Short, concise description of the idea
When an entry is viewed with HTML turned off using "nohtml=1," I think:
(1) ampersands ('&') preceding "lt," "gt," "amp," or "quot" should be escaped so that escape sequences appear as in the entry's actual "source code"; and
(2) the "Don't Auto-Format" option should be ignored, if it is turned on, and <lj-raw> tags should be ignored.
Full description of the idea
For information on ?nohtml=1, see this entry in my test journal. With this background, I think the short description (above) is quite sufficient.
An ordered list of benefits
For escaping ampersands, the advantage is an accurate representation of the HTML; this is useful in copying the HTML to paste it elsewhere, or in distinguishing "sample" HTML from "real" HTML in entries with a good deal of each. However, ampersands should only be escaped in these four cases, because if it's not used with an entity reference (say, if it's used in the middle of a URL) or if it's used with a different one, then it's unnecessary and potentially destructive.
For keeping auto-formatting on regardless of "Don't auto-format" or <lj-raw>, the advantage is that if the code of the entry is "clean" and neatly-spaced, then it should be when the entry's HTML is displayed, too. Also, with hyperlinks, this would allow auto-linkification of the URL that the hyperlink was linking to, so it can still be used.

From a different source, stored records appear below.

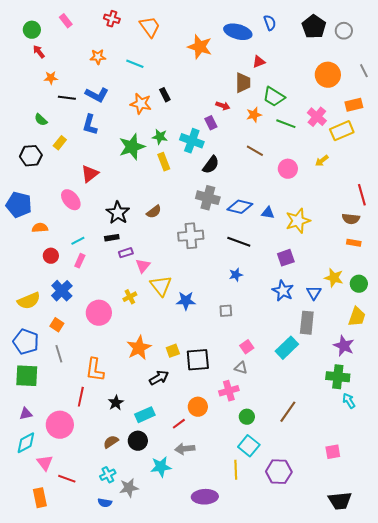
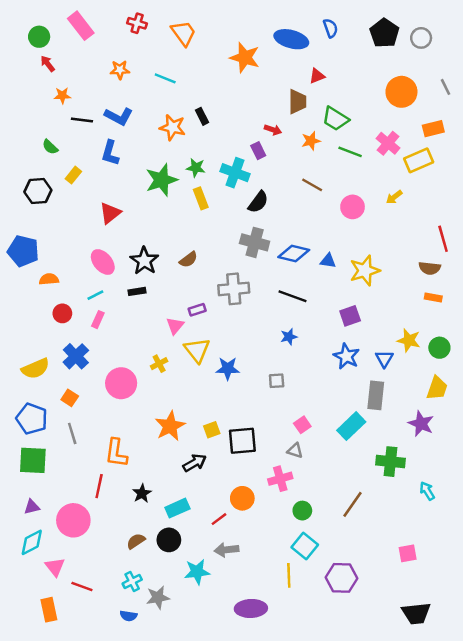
pink rectangle: (66, 21) -> (81, 26), size x1.6
pink ellipse: (71, 200) -> (103, 262), moved
purple rectangle: (126, 253) -> (197, 310), moved
green cross: (338, 377) -> (390, 462), moved

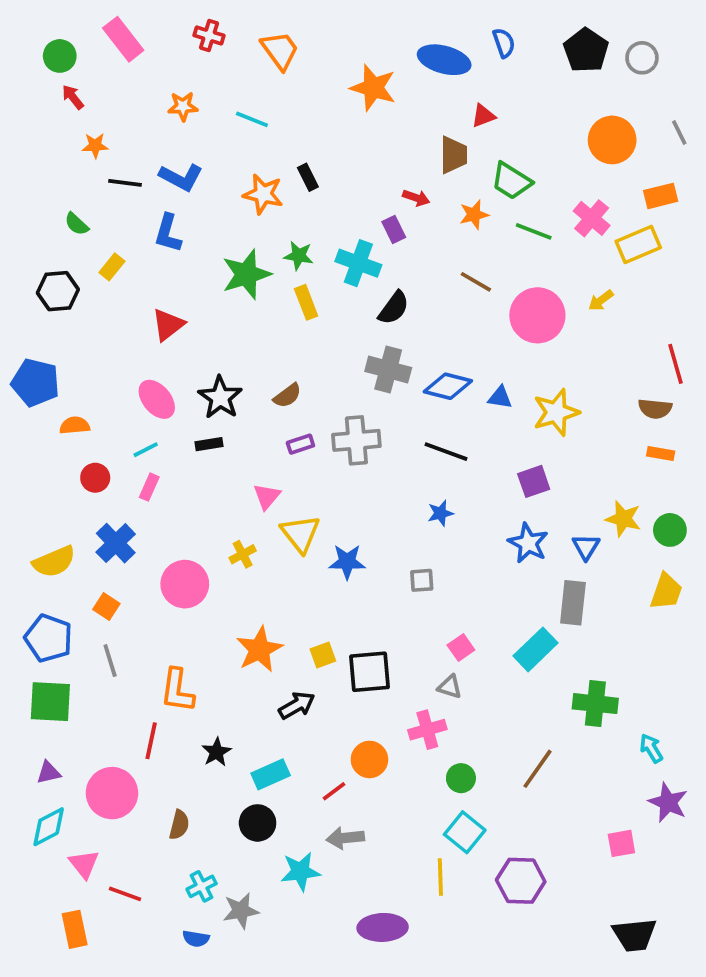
pink circle: (353, 207) -> (537, 315), size x1.5
purple rectangle: (197, 310) -> (300, 444), moved
purple star: (421, 424) -> (668, 802), moved
brown semicircle: (136, 541) -> (179, 825), moved, turned 138

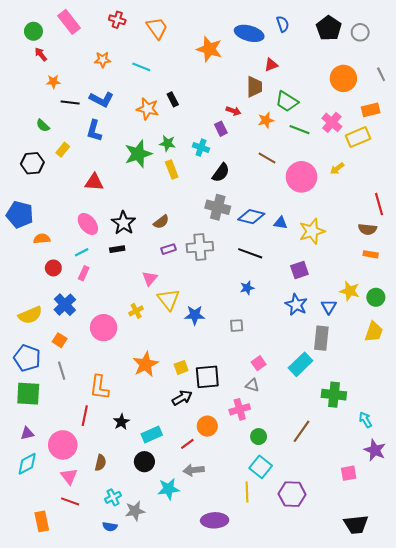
cyan cross: (358, 263) -> (201, 148), size x0.7
red triangle: (168, 325) -> (94, 182), turned 42
black arrow: (297, 705) -> (182, 398), moved
pink triangle: (84, 864) -> (69, 476), moved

An ordered list of problems/issues involved
If I make a hyperlink to a page with an ampersand '&' in the URL, and I (correctly) escape the ampersand myself, then this would double-escape the ampersand, ruining the hyperlink. (I think.) To solve this, the escaping might only be done for < and >, but that slightly offsets one of the advantages above. Without making the coding unnecessarily complicated, I see no perfect balance.
Post a comment if you see anything else.
An organized list, or a few short paragraphs detailing suggestions for implementation
For escaping ampersands, this should be rather trivial; just add a bit of code to the nohtml-ification replacing < with &lt;, etc.
For turning off auto-formatting, I imagine this would take the form of changing something like "if(dontautoformat ne 1)" to "if(dontautoformat ne 1 || nohtml == 1"; I don't really know, though.